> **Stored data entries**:

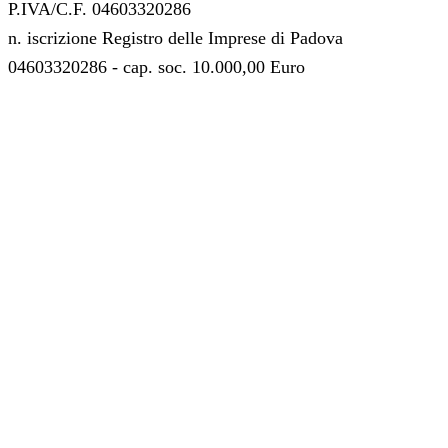
P.IVA/C.F. 04603320286
n. iscrizione Registro delle Imprese di Padova
04603320286 - cap. soc. 10.000,00 Euro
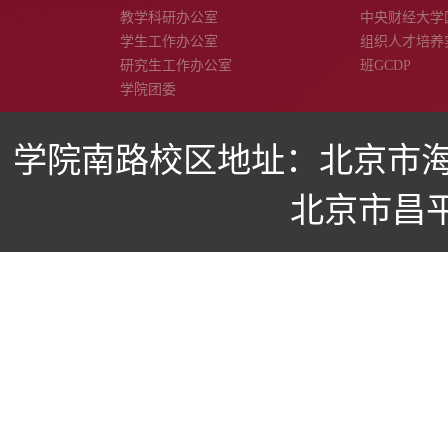
教学科研办公室
中央财经大学
学生工作办公室
组织人才培养
研究生工作办公室
班GCDP
学院团委
学院南路校区地址：北京市海
北京市昌平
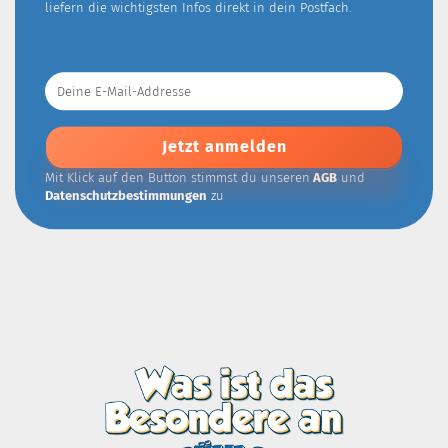
liefern die wichtigsten Infos direkt in dein Postfach.
Deine
E-
Mail-
Addresse
Mit Klick auf den Button stimmst du unseren
AGB
und
Datenschutzbestimmungen
zu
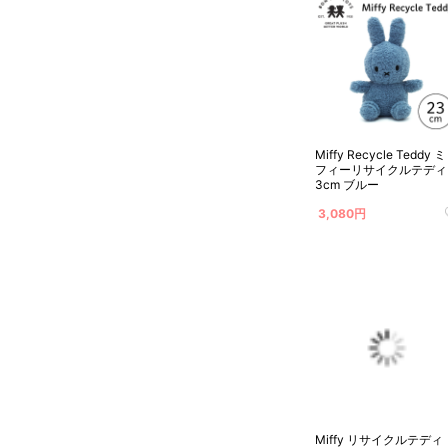
Miffy Recycle Teddy ミッ
フィーリサイクルテディ 
3cm ブルー
3,080円
Miffy リサイクルテディ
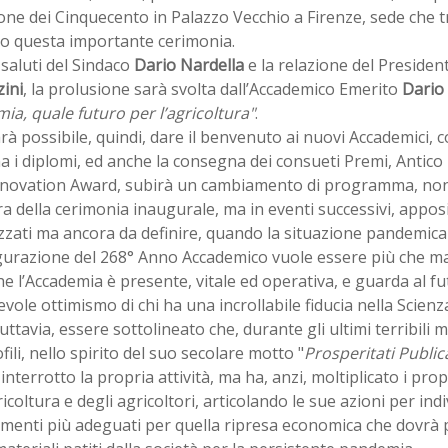
one dei Cinquecento in Palazzo Vecchio a Firenze, sede che 
to questa importante cerimonia.
saluti del Sindaco
Dario Nardella
e la relazione del Presiden
ini
, la prolusione sarà svolta dall’Accademico Emerito
Dario 
a, quale futuro per l’agricoltura"
.
à possibile, quindi, dare il benvenuto ai nuovi Accademici,
 i diplomi, ed anche la consegna dei consueti Premi, Antico 
novation Award, subirà un cambiamento di programma, non
a della cerimonia inaugurale, ma in eventi successivi, appo
zati ma ancora da definire, quando la situazione pandemica
gurazione del 268° Anno Accademico vuole essere più che m
he l’Accademia è presente, vitale ed operativa, e guarda al fu
vole ottimismo di chi ha una incrollabile fiducia nella Scien
uttavia, essere sottolineato che, durante gli ultimi terribili m
ili, nello spirito del suo secolare motto "
Prosperitati Publi
interrotto la propria attività, ma ha, anzi, moltiplicato i pro
ricoltura e degli agricoltori, articolando le sue azioni per in
umenti più adeguati per quella ripresa economica che dovrà 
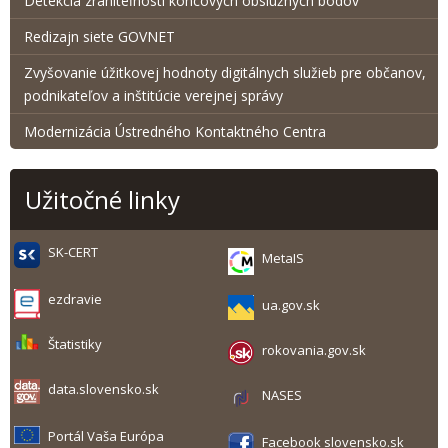
Detekcia zraniteľnosti koncových obslužných bodov
Redizajn siete GOVNET
Zvyšovanie úžitkovej hodnoty digitálnych služieb pre občanov,
podnikateľov a inštitúcie verejnej správy
Modernizácia Ústredného Kontaktného Centra
Užitočné linky
SK-CERT
MetaIS
ezdravie
ua.gov.sk
Štatistiky
rokovania.gov.sk
data.slovensko.sk
NASES
Portál Vaša Európa
Facebook slovensko.sk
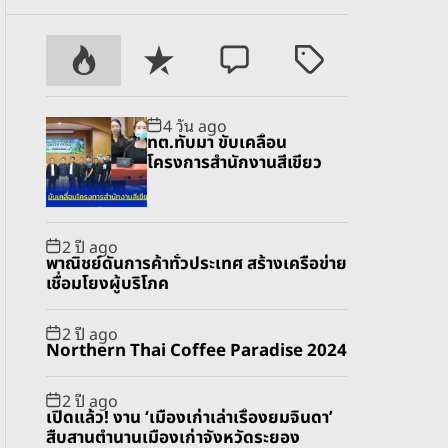
P
R
C
T
o
e
o
a
p
c
m
g
4 วัน ago
u
e
m
g
ทต.ทับมา ขับเคลื่อน
l
n
e
e
โครงการสำนักงานสีเขียว
a
t
n
d
r
t
2 ปี ago
พาณิชย์ดันการค้าทั่วประเทศ สร้างเครือข่าย
เชื่อมโยงผู้บริโภค
2 ปี ago
Northern Thai Coffee Paradise 2024
2 ปี ago
เปิดแล้ว! งาน ‘เมืองเก่าเล่าเรื่องยมจินดา’
สืบสานตำนานเมืองเก่าจังหวัดระยอง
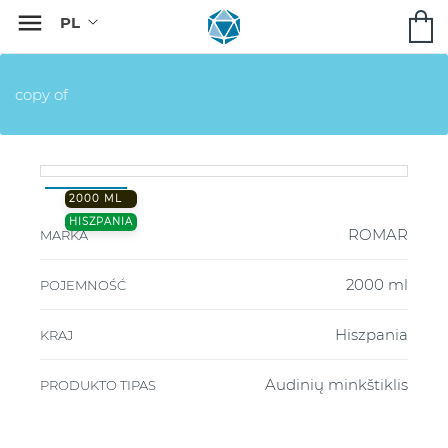

copy of
2000 ML
HISZPANIA
ROMAR
MARKA
2000 ml
POJEMNOŚĆ
Hiszpania
KRAJ
Audinių minkštiklis
PRODUKTO TIPAS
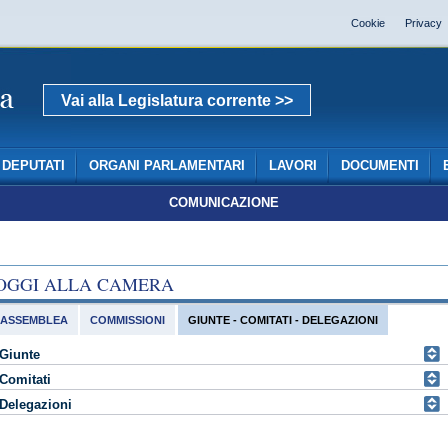
Cookie
Privacy
Vai alla Legislatura corrente >>
DEPUTATI
ORGANI PARLAMENTARI
LAVORI
DOCUMENTI
COMUNICAZIONE
OGGI ALLA CAMERA
ASSEMBLEA
COMMISSIONI
GIUNTE - COMITATI - DELEGAZIONI
Giunte
Comitati
Delegazioni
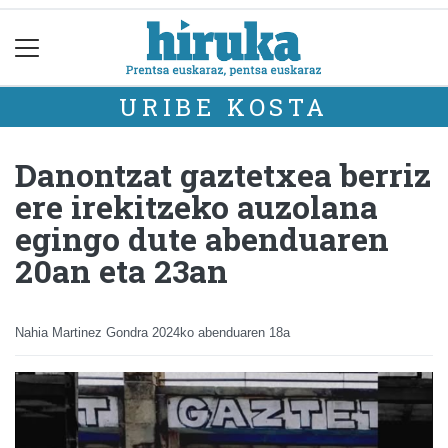
URIBE KOSTA
Danontzat gaztetxea berriz
ere irekitzeko auzolana
egingo dute abenduaren
20an eta 23an
Nahia Martinez Gondra
2024ko abenduaren 18a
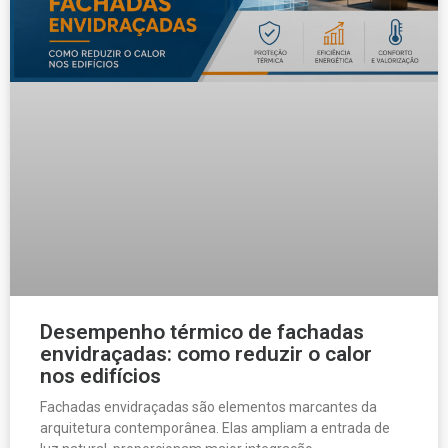
Desempenho térmico de fachadas
envidraçadas: como reduzir o calor
nos edifícios
Fachadas envidraçadas são elementos marcantes da
arquitetura contemporânea. Elas ampliam a entrada de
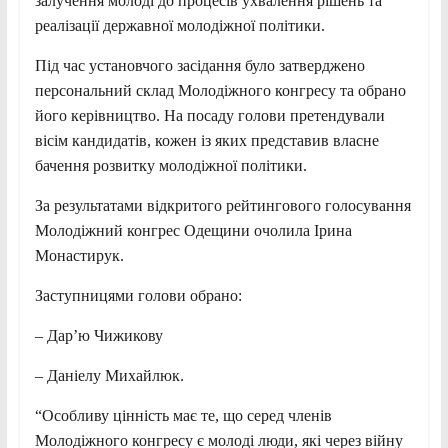
залучення молоді до процесів ухвалення рішень та
реалізації державної молодіжної політики.
Під час установчого засідання було затверджено
персональний склад Молодіжного конгресу та обрано
його керівництво. На посаду голови претендували
вісім кандидатів, кожен із яких представив власне
бачення розвитку молодіжної політики.
За результатами відкритого рейтингового голосування
Молодіжний конгрес Одещини очолила Ірина
Монастирук.
Заступницями голови обрано:
– Дар’ю Чижикову
– Даніелу Михайлюк.
“Особливу цінність має те, що серед членів
Молодіжного конгресу є молоді люди, які через війну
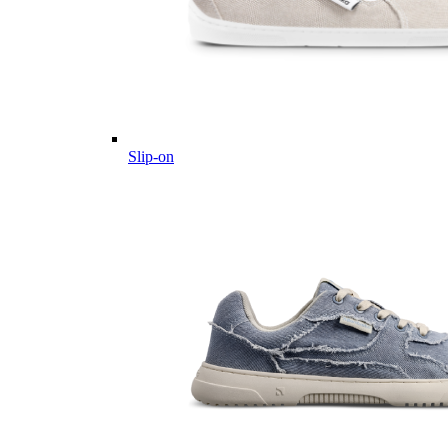
Slip-on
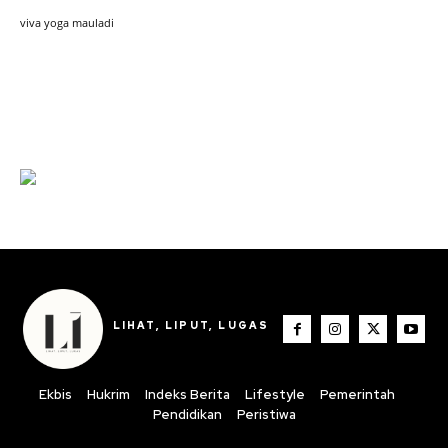
viva yoga mauladi
Iklan hari Santir 2025
LIHAT, LIPUT, LUGAS
Ekbis
Hukrim
Indeks Berita
Lifestyle
Pemerintah
Pendidikan
Peristiwa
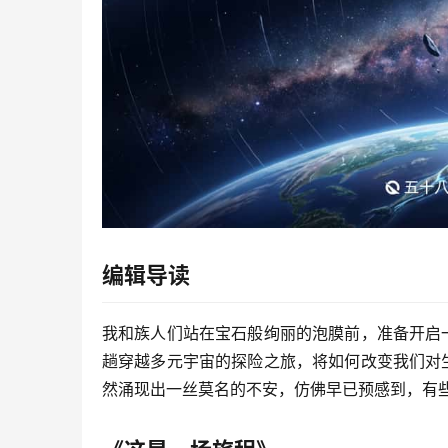
编辑导读
我和族人们站在宝石般绚丽的泡膜前，准备开启
趟穿越多元宇宙的探险之旅，将如何改变我们对
然涌现出一丝莫名的不安，仿佛早已预感到，有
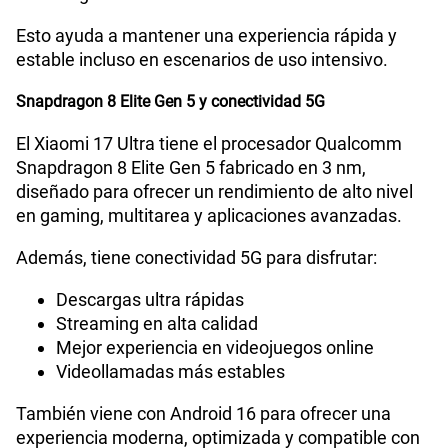
Esto ayuda a mantener una experiencia rápida y
estable incluso en escenarios de uso intensivo.
Snapdragon 8 Elite Gen 5 y conectividad 5G
El Xiaomi 17 Ultra tiene el procesador Qualcomm
Snapdragon 8 Elite Gen 5 fabricado en 3 nm,
diseñado para ofrecer un rendimiento de alto nivel
en gaming, multitarea y aplicaciones avanzadas.
Además, tiene conectividad 5G para disfrutar:
Descargas ultra rápidas
Streaming en alta calidad
Mejor experiencia en videojuegos online
Videollamadas más estables
También viene con Android 16 para ofrecer una
experiencia moderna, optimizada y compatible con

> **The problem**:
All preceding records should be duplicated verbatim, images excepted.

> **Finished exercise**:
P.IVA/C.F. 04603320286
n. iscrizione Registro delle Imprese di Padova
04603320286 - cap. soc. 10.000,00 Euro
教学科研办公室
中央财经大学
学生工作办公室
组织人才培养
研究生工作办公室
班GCDP
学院团委
学院南路校区地址：北京市海
北京市昌平
liefern die wichtigsten Infos direkt in dein Postfach.
Deine
E-
Mail-
Addresse
Mit Klick auf den Button stimmst du unseren
AGB
und
Datenschutzbestimmungen
zu
Miffy Recycle Teddy ミッ
フィーリサイクルテディ 
3cm ブルー
3,080円
Miffy リサイクルテディ
one dei Cinquecento in Palazzo Vecchio a Firenze, sede che 
to questa importante cerimonia.
saluti del Sindaco
Dario Nardella
e la relazione del Presiden
ini
, la prolusione sarà svolta dall’Accademico Emerito
Dario 
a, quale futuro per l’agricoltura"
.
à possibile, quindi, dare il benvenuto ai nuovi Accademici,
 i diplomi, ed anche la consegna dei consueti Premi, Antico 
novation Award, subirà un cambiamento di programma, non
a della cerimonia inaugurale, ma in eventi successivi, appo
zati ma ancora da definire, quando la situazione pandemica
gurazione del 268° Anno Accademico vuole essere più che m
he l’Accademia è presente, vitale ed operativa, e guarda al fu
vole ottimismo di chi ha una incrollabile fiducia nella Scien
uttavia, essere sottolineato che, durante gli ultimi terribili m
ili, nello spirito del suo secolare motto "
Prosperitati Publi
interrotto la propria attività, ma ha, anzi, moltiplicato i pro
ricoltura e degli agricoltori, articolando le sue azioni per in
umenti più adeguati per quella ripresa economica che dovrà 
Detekcia zraniteľnosti koncových obslužných bodov
Redizajn siete GOVNET
Zvyšovanie úžitkovej hodnoty digitálnych služieb pre občanov,
podnikateľov a inštitúcie verejnej správy
Modernizácia Ústredného Kontaktného Centra
Užitočné linky
SK-CERT
MetaIS
ezdravie
ua.gov.sk
Štatistiky
rokovania.gov.sk
data.slovensko.sk
NASES
Portál Vaša Európa
Facebook slovensko.sk
P
R
C
T
o
e
o
a
p
c
m
g
4 วัน ago
u
e
m
g
ทต.ทับมา ขับเคลื่อน
l
n
e
e
โครงการสำนักงานสีเขียว
a
t
n
d
r
t
2 ปี ago
พาณิชย์ดันการค้าทั่วประเทศ สร้างเครือข่าย
เชื่อมโยงผู้บริโภค
2 ปี ago
Northern Thai Coffee Paradise 2024
2 ปี ago
เปิดแล้ว! งาน ‘เมืองเก่าเล่าเรื่องยมจินดา’
สืบสานตำนานเมืองเก่าจังหวัดระยอง

copy of
2000 ML
HISZPANIA
ROMAR
MARKA
2000 ml
POJEMNOŚĆ
Hiszpania
KRAJ
Audinių minkštiklis
PRODUKTO TIPAS
Cookie
Privacy
Vai alla Legislatura corrente >>
DEPUTATI
ORGANI PARLAMENTARI
LAVORI
DOCUMENTI
COMUNICAZIONE
OGGI ALLA CAMERA
ASSEMBLEA
COMMISSIONI
GIUNTE - COMITATI - DELEGAZIONI
Giunte
Comitati
Delegazioni
URIBE KOSTA
Danontzat gaztetxea berriz
ere irekitzeko auzolana
egingo dute abenduaren
20an eta 23an
Nahia Martinez Gondra
2024ko abenduaren 18a
Desempenho térmico de fachadas
envidraçadas: como reduzir o calor
nos edifícios
Fachadas envidraçadas são elementos marcantes da
arquitetura contemporânea. Elas ampliam a entrada de
залучення молоді до процесів ухвалення рішень та
реалізації державної молодіжної політики.
Під час установчого засідання було затверджено
персональний склад Молодіжного конгресу та обрано
його керівництво. На посаду голови претендували
вісім кандидатів, кожен із яких представив власне
бачення розвитку молодіжної політики.
За результатами відкритого рейтингового голосування
Молодіжний конгрес Одещини очолила Ірина
Монастирук.
Заступницями голови обрано:
– Дар’ю Чижикову
– Даніелу Михайлюк.
“Особливу цінність має те, що серед членів
Молодіжного конгресу є молоді люди, які через війну
Slip-on
viva yoga mauladi
Iklan hari Santir 2025
LIHAT, LIPUT, LUGAS
Ekbis
Hukrim
Indeks Berita
Lifestyle
Pemerintah
Pendidikan
Peristiwa
编辑导读
我和族人们站在宝石般绚丽的泡膜前，准备开启
趟穿越多元宇宙的探险之旅，将如何改变我们对
然涌现出一丝莫名的不安，仿佛早已预感到，有
Esto ayuda a mantener una experiencia rápida y
estable incluso en escenarios de uso intensivo.
Snapdragon 8 Elite Gen 5 y conectividad 5G
El Xiaomi 17 Ultra tiene el procesador Qualcomm
Snapdragon 8 Elite Gen 5 fabricado en 3 nm,
diseñado para ofrecer un rendimiento de alto nivel
en gaming, multitarea y aplicaciones avanzadas.
Además, tiene conectividad 5G para disfrutar:
Descargas ultra rápidas
Streaming en alta calidad
Mejor experiencia en videojuegos online
Videollamadas más estables
También viene con Android 16 para ofrecer una
experiencia moderna, optimizada y compatible con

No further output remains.